200px-tearsposter1Right now Wisit has a couple announced projects, most notably Armful, his take on the martial arts genre. Buzz about this film has been on and off since news of it originated in 2006, but there is no word on the progress of the production due to funding issues. Hopefully this will be settled soon, because just imaging his style on a martial arts movie makes my heart beat a little faster. Until then, I recommend looking up some of his ads at http://www.filmfactory.org because they are out of this world.

  1. hoodwinked says

    Вот это я понимаю, написано, так написано!

  2. Timosh says

    Я очень заинтересовался вашим ресурсом.
    А не связаться ли нам в личке для более подробного обсуждения статьи?

  3. Hawk says

    Меня весьма заинтересовал ваш ресурс.
    Могу ли я связаться с вами в асе для более подробного обсуждения темы?

  4. quack says

    Прочитал с интересом

  5. lundin says

    Классная статья – спасибо

  6. spooning says

    Очень было интересно читать

  7. groin says

    Спасибо за Ваш труд

  8. Philip O'Mara says

    Read a great new sporting comedy, entitled Classes Apart.
    This is an adult sporting comedy that follows the fortunes of Paul Marriot, the secretary of the Barnstorm Village Sunday soccer team and coach of a school cricket team in Yorkshire, England. The story describes the remarkable camaraderie between the players and supporters of this little club and their desire to achieve success. The team had previously been known more for its antics off the field, rather than their performances on it.

    During his time at the club he meets and becomes involved with Emma Potter, who is the sister of James Potter, a major player for their bitter rivals Moortown Inn. Thus, begins an entangled web of romance and conflict. He also begins working at Derry High School, a school with a poor reputation of academic success, where he becomes coach of the school cricket team. Here he develops an amazing relationship with the children and they embark on an epic journey.

  9. Márcio says

    I’ve only seen Citizen Dog, I liked it but didn’t love it, visually it’s a gorgeous film but I couldn’t connect with the story, but it’s still a very unique piece of filmmaking and well worth a watch. I’ve been meaning to see TOTBT for a while now but I haven’t come around to it yet and never heard of The Unseeable before, being that I’m a huge horror fan I’m definitely interested in seeing it.

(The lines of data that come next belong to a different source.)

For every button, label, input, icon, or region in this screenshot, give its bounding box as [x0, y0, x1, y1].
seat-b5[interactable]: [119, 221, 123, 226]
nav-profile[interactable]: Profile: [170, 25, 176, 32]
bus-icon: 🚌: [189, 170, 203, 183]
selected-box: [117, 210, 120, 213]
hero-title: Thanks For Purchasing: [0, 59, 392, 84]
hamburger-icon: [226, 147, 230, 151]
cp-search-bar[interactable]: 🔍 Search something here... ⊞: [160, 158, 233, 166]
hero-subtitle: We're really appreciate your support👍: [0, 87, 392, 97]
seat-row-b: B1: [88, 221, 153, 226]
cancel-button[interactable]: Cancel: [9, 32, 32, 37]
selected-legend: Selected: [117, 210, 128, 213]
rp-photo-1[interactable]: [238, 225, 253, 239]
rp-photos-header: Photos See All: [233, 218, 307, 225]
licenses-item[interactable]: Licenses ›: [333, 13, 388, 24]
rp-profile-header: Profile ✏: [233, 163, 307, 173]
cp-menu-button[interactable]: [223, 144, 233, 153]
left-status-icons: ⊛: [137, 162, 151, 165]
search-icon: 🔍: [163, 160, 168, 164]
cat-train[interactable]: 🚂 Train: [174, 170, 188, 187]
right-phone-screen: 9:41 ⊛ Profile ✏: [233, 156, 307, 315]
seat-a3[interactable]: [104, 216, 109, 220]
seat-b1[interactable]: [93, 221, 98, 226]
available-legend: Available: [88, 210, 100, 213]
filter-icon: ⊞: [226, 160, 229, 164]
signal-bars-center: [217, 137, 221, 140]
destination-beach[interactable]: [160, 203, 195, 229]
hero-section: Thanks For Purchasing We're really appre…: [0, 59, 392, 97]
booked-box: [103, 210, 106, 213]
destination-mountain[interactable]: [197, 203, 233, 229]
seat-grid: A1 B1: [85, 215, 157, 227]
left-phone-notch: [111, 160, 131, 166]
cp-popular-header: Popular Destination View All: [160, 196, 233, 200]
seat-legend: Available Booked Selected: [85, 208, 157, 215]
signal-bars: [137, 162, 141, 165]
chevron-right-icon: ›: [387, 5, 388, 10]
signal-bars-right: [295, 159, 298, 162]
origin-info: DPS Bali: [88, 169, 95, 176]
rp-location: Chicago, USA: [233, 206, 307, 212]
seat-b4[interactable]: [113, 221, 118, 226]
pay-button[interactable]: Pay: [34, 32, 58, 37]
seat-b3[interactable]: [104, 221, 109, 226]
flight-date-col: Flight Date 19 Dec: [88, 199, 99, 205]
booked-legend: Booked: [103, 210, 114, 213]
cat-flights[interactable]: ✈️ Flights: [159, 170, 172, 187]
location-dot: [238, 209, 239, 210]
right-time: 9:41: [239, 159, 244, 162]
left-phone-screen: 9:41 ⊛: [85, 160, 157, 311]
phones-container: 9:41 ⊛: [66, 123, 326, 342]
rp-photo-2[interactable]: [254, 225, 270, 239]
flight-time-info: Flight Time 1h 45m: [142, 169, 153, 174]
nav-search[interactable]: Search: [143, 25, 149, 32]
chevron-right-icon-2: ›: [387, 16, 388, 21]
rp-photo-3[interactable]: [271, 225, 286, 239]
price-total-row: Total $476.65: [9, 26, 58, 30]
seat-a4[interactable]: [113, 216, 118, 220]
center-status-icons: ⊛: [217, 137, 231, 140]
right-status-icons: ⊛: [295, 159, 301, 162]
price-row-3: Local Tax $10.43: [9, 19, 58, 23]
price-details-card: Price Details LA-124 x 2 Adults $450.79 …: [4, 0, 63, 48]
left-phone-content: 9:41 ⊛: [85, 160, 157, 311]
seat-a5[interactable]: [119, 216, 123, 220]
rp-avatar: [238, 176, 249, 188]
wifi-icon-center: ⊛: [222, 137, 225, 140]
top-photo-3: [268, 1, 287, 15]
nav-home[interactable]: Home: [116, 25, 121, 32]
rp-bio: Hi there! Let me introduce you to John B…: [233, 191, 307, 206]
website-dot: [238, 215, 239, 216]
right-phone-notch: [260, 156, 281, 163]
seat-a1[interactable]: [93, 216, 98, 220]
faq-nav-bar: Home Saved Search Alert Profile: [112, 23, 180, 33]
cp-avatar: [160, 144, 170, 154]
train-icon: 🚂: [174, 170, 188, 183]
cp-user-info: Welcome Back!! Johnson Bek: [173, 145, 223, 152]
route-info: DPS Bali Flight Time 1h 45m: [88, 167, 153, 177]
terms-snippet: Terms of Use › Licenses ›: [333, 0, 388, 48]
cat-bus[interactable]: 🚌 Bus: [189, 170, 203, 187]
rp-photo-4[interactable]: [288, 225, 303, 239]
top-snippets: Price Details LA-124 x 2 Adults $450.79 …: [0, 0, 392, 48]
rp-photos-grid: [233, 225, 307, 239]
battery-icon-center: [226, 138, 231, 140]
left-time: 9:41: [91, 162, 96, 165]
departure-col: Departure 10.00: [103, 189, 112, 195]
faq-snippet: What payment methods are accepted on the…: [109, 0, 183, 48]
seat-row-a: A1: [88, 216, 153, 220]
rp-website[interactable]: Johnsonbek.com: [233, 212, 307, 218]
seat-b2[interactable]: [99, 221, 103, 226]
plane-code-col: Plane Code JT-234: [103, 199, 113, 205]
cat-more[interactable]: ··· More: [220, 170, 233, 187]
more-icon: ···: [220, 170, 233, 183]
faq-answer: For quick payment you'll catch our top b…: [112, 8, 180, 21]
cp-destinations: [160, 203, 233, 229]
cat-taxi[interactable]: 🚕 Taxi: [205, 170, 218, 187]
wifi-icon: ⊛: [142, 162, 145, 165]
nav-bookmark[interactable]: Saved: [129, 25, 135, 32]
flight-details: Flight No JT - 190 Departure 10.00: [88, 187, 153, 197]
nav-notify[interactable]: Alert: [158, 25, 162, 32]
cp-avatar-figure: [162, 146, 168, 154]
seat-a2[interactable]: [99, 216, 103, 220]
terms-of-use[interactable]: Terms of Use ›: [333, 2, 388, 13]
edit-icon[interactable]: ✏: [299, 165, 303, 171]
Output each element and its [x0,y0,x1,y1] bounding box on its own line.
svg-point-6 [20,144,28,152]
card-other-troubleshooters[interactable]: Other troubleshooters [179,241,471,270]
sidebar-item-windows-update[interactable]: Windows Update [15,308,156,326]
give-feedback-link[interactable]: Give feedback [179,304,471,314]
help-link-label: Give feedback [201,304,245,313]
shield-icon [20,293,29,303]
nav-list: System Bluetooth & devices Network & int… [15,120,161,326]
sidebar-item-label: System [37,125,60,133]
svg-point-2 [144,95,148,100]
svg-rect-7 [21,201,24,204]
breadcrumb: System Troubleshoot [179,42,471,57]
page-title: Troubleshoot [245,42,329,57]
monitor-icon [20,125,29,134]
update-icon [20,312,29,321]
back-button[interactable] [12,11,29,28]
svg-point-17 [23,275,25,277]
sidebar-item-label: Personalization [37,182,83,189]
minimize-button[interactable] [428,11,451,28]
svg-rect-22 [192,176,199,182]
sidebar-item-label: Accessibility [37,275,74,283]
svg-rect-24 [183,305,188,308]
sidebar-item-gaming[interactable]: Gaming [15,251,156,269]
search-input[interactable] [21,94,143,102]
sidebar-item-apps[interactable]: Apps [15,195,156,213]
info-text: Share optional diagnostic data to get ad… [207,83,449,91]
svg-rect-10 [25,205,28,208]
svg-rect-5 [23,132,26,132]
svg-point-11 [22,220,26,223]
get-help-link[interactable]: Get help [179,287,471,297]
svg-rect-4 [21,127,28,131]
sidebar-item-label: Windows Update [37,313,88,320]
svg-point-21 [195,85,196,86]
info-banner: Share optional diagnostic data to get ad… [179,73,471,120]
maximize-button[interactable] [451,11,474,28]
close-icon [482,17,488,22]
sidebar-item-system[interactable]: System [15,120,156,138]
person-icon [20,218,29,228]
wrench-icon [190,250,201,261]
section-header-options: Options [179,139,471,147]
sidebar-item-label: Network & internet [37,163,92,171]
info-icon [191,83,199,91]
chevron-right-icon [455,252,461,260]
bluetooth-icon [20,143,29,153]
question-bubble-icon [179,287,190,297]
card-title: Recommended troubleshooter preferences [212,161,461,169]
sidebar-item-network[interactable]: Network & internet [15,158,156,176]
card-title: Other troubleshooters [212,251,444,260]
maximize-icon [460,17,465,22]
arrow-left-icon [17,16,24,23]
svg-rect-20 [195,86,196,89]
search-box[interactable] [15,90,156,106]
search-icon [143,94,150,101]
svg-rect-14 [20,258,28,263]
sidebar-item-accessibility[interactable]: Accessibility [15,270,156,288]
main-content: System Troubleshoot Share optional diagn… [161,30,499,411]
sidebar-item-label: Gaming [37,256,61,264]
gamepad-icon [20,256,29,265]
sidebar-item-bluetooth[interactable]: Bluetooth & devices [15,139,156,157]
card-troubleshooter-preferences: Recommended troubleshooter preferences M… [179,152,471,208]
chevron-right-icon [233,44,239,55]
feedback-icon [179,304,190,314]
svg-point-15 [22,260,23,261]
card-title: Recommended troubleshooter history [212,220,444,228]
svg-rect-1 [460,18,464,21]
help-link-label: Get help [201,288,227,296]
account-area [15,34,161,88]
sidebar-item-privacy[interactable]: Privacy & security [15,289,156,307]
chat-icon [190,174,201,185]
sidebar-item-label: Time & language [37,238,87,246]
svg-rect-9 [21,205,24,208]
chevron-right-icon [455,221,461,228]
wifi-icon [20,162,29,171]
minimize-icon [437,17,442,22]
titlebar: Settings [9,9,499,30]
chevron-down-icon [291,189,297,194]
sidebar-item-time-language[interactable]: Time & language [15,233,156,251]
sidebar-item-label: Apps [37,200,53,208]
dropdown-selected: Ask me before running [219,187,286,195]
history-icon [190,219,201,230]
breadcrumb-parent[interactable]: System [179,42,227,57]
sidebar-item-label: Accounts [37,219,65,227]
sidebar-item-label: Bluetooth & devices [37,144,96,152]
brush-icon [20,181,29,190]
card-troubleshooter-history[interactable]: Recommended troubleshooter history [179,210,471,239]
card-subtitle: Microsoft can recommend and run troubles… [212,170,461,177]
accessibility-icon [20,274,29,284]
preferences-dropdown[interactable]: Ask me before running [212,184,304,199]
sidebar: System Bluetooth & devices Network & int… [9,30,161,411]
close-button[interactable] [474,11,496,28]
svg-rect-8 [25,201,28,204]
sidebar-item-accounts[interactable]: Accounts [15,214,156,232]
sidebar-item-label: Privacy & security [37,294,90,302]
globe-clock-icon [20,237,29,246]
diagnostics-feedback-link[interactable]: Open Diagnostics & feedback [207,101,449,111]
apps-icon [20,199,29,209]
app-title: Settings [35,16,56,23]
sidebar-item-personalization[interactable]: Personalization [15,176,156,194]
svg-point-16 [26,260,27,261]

    How about Pen-Ek Ratanaruang? He’s my favorite Thai director, his movies are always fun and enjoyable but 2003’s Last Life in the Universe is easily one of my favorite movies of this decade. Anyone a fan?

    1. Ricky says

      Wish I could say I have seen his films but I have not. My friend in New York raved about him. Perhaps one day we can get a column on the Auteur Theory about this director. What I love about the columns is that it gives our site a chance to cover film makers we never get around to doing on the show. Perhaps one day.

    2. Madeleine says

      I haven’t seen any of his films yet! Although I have a copy of Invisible Waves, and I keep meaning to check out Last Life in the Universe considering it stars the always excellent Tadanobu Asano. Thanks for the recommendation, I should get around to watching these.

      Thanks for reading too :D

      1. Márcio says

        I was a bit underwhelmed by Invisible Waves but I think it was hurt by my insanely high expectations after Last Life in the Universe, maybe it’s time to give it another go.

  10. Ferinannnd says

    Огромное СПАСИБО! Этот блог – супер!!!

  11. Ricky says

    I have only seen Tears of a Black Tiger and I was highly recommending it to our listeners when we review The Good, The Bad and the Wierd. Great article. Once again you have inspired me to do another director speical on the show.